Ein Schuss ertönt. Ein Kind fällt zu Boden, neben die rote Lache, die da schon vorher einen Fleck bildete, als hätte sie nur auf den Tod und das Mädchen gewartet. Dann erklingt ein Geräusch, das sich anhört wie ein Film, der rückwärts läuft. Also steht das Mädchen wieder auf und verlässt die Bühne, wie sie gekommen ist. Die Zeit wird zurückgedreht. Es ist der irrwitzige Schlusspunkt einer Geschichte elterlicher Paranoia und wird für die Performance-Künstlerinnen Isabel Dorn und Verena Ries zum Ausgang für ihr »Treibhaus-Projekt nach Marius von Mayenburg«.
Für die namenlos bleibenden Eltern ist ihre zehnjährige Tochter Rätsel und Gefahr. Die Angst vor dem Kind, das sie nicht verstehen und folglich vernachlässigen, wächst. Als sich dann noch ein Vorfall am Einkaufszentrum ereignet, drehen die Eltern durch. Das Mädchen muss der Feind sein.
In der Aufführung des Jungen Düsseldorfer Schauspielhauses sind nur die Stimmen der Eltern (Verena Reichhardt, Florian Jahr) zu hören. Die Bühne gehört allein dem Kind, das von acht gecasteten Mädchen zwischen 13 und 16 Jahren gespielt wird. Den Texten der Erwachsenen setzen sie ihre ausgelassene, dann wieder traurige Performance entgegen, reagieren direkt auf die irrationale Abwehr, greifen mal übermütig zum Brotmesser oder verwandeln sich in Zombies und erfüllen somit das Bild von sich.

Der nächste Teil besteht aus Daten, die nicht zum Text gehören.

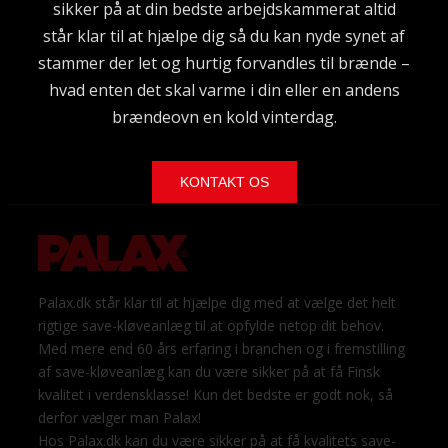
sikker på at din bedste arbejdskammerat altid
står klar til at hjælpe dig så du kan nyde synet af
stammer der let og hurtig forvandles til brænde –
hvad enten det skal varme i din eller en andens
brændeovn en kold vinterdag.
KONTAKT OS
Palax.dk står klar til at hjælpe dig med at vælge det helt
rigtige save-kløveanlæg til at opfylde netop dit behov.
Med mere end 60 års erfaring i branchen og i fremstilling
af save-kløveanlæg kan du være sikker på at få Finsk
kvalitet i verdensklasse! Kun det bedste er godt nok, så
derfor vælger man Palax!
Hos Palax.dk kan du være sikker på at få kvalitets save-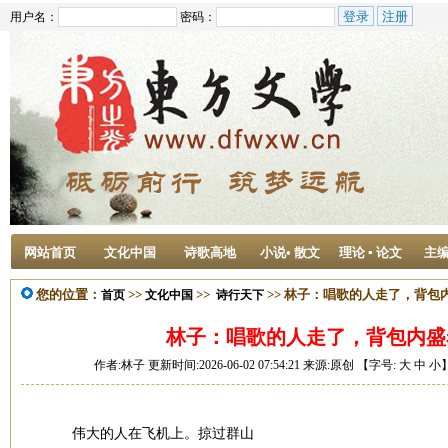
用户名：
密码：
网站首页
文化中国
诗歌高地
小说• 散文
理论 ▪ 论文
主
您的位置：
>>
>>
>> 林子：唱歌的人走了，背包
首页
文化中国
诗行天下
林子：唱歌的人走了，背包内盛
作者:林子 更新时间:2026-06-02 07:54:21 来源:原创 【字号:
大
中
小
伟大的人在飞机上。掠过群山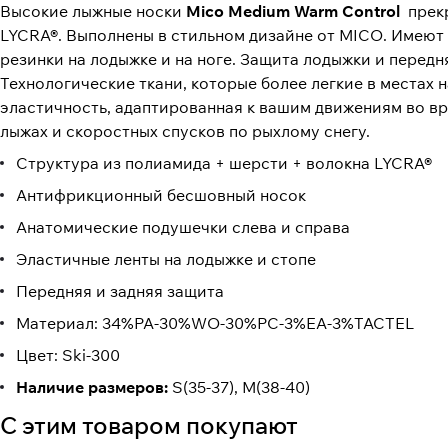
Высокие лыжные носки
Mico Medium Warm Control
прекр
LYCRA®. Выполнены в стильном дизайне от MICO. Имеют 
резинки на лодыжке и на ноге. Защита лодыжки и перед
Технологические ткани, которые более легкие в местах
эластичность, адаптированная к вашим движениям во вр
лыжах и скоростных спусков по рыхлому снегу.
Структура из полиамида + шерсти + волокна LYCRA®
Антифрикционный бесшовный носок
Анатомические подушечки слева и справа
Эластичные ленты на лодыжке и стопе
Передняя и задняя защита
Материал: 34%PA-30%WO-30%PC-3%EA-3%TACTEL
Цвет: Ski-300
Наличие размеров:
S(35-37), M(38-40)
С этим товаром покупают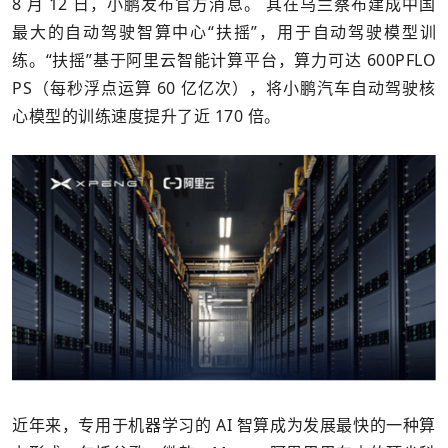
8 月 12 日，小鹏发布官方消息。 其在乌兰察布建成中国
最大的自动驾驶智算中心“扶摇”，用于自动驾驶模型训
练。“扶摇”基于阿里云智能计算平台，算力可达 600PFLO
PS（每秒浮点运算 60 亿亿次），将小鹏汽车自动驾驶核
心模型的训练速度提升了近 170 倍。
近年来，专用于机器学习的 AI 智算成为发展最快的一种算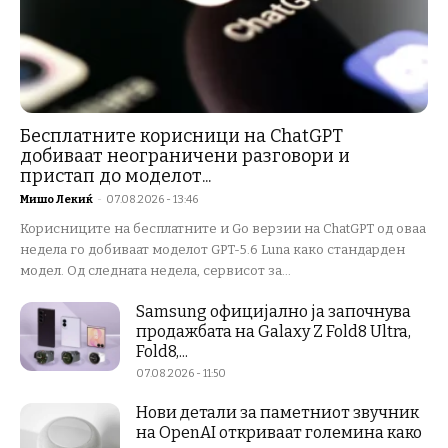
Бесплатните корисници на ChatGPT
добиваат неограничени разговори и
пристап до моделот...
Мишо Лекиќ
-
07.08.2026 - 13:46
Корисниците на бесплатните и Go верзии на ChatGPT од оваа
недела го добиваат моделот GPT-5.6 Luna како стандарден
модел. Од следната недела, сервисот за...
Samsung официјално ја започнува
продажбата на Galaxy Z Fold8 Ultra,
Fold8,...
07.08.2026 - 11:50
Нови детали за паметниот звучник
на OpenAI откриваат големина како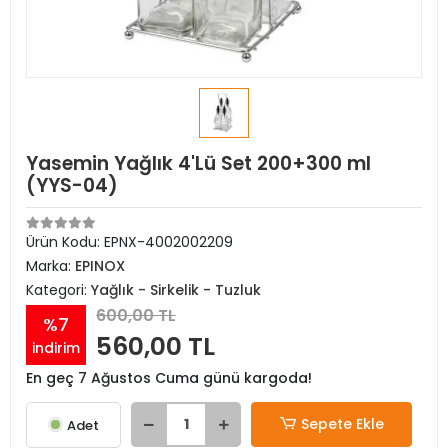
Yasemin Yağlık 4'Lü Set 200+300 ml
(YYS-04)
Ürün Kodu:
EPNX-4002002209
Marka:
EPINOX
Kategori:
Yağlık - Sirkelik - Tuzluk
600,00 TL
%7
560,00 TL
indirim
En geç 7 Ağustos Cuma günü kargoda!
Sepete Ekle
Adet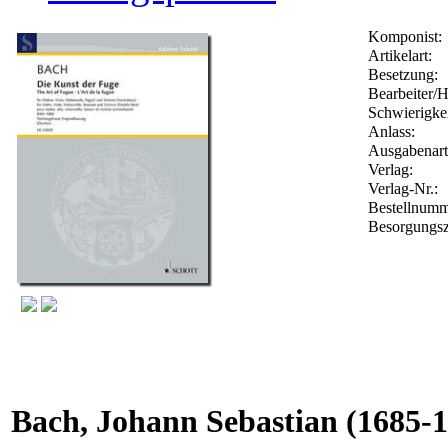
Komponist:
Artikelart:
Besetzung:
Bearbeiter/H
Schwierigkei
Anlass:
Ausgabenart
Verlag:
Verlag-Nr.:
Bestellnum
Besorgungsz
Bach, Johann Sebastian
(1685-1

Das alles ist deutlich als Spiel markiert und erkennbar. Die Mädchen bestehen darauf, sich als Kinder wie Kinder verhalten zu dürfen. An diesem Behauptungswillen scheitern die Eltern, deren Wahrnehmung derart blockiert und verstellt ist, dass sie einem Scharfschützen der Polizei »Freie Sicht« verschaffen. Der Kreis schließt sich. Die Inszenierung setzt ein klares Zeichen, indem sie die Perspektive des Textes verschiebt und neu fokussiert. Hollywood lag falsch: Die Monster sind die Eltern.